Abstract BACKGROUND: Non-compliance with medication often has long-term detrimental effects in patients with schizophrenia. However, when patients are compliant, it is not certain whether they experience short-term improved quality of life. By simultaneously reducing symptoms and increasing side-effects, compliance with antipsychotics may have opposing effects on a patient's perceived quality of life. AIM: This study aimed to identify any clinical-empirical evidence for two pathways between compliance and quality of life. METHOD: To evaluate various pathways between compliance (Service Engagement Scale plus a one-item rating), psychotic symptoms (Positive and Negative Syndromes Scale), adverse medication effects (Subjective Wellbeing under Neuroleptics scale), and quality of life (EQ-5D), we used Structural Equation Modeling on cross-sectional data of 114 patients with a psychotic disorder. RESULTS: Compliance was not directly related to quality of life (r=0.004). The best-fitting model (chi(2)=1.08; df=1) indicated that high compliance was associated with fewer psychotic symptoms (beta=-0.23) and more adverse medication effects (beta=0.22).
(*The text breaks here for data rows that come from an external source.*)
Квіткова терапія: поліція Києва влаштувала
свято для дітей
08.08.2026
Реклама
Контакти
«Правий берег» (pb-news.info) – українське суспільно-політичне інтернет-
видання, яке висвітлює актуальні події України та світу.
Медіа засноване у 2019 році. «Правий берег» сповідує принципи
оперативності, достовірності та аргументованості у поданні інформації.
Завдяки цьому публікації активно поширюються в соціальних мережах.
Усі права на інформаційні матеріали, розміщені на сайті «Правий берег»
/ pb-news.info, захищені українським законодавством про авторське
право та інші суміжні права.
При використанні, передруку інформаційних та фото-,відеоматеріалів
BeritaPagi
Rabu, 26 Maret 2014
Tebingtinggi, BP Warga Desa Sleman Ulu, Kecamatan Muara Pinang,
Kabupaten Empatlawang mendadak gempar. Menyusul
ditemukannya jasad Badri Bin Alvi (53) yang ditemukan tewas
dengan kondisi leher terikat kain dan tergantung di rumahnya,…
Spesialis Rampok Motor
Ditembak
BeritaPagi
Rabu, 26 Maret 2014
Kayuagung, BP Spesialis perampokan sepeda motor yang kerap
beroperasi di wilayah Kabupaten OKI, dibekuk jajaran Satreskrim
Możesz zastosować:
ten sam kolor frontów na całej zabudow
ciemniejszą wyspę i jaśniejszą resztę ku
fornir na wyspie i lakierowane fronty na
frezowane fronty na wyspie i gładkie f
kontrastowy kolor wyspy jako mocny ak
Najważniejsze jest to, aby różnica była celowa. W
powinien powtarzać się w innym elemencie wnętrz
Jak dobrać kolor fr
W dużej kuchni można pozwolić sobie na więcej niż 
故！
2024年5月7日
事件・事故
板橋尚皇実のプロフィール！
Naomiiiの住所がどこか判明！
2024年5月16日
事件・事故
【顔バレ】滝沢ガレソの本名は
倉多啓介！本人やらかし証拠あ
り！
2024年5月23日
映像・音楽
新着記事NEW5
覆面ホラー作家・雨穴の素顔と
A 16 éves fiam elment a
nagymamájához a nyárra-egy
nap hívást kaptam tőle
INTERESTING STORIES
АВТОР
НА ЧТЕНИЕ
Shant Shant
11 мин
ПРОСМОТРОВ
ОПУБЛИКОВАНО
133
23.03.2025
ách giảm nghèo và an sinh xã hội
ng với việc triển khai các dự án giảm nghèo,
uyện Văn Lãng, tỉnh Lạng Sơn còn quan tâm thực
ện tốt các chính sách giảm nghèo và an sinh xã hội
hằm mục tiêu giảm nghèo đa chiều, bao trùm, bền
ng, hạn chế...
Symptoms (beta=-0.17) and adverse medication effects (beta=-0.48) were both related to lower quality of life. DISCUSSION: Our results suggest that compliance with antipsychotics has two opposing pathways towards quality of life, albeit indirect ones. While compliance was associated with less severe psychotic symptoms, and was thus related to higher quality of life, it was also associated with more adverse medication effects, and was thus related to lower quality of life. However, due to our study design, we cannot draw firm conclusions on causality. Two possible clinical implications of the results for compliance and interventions are discussed.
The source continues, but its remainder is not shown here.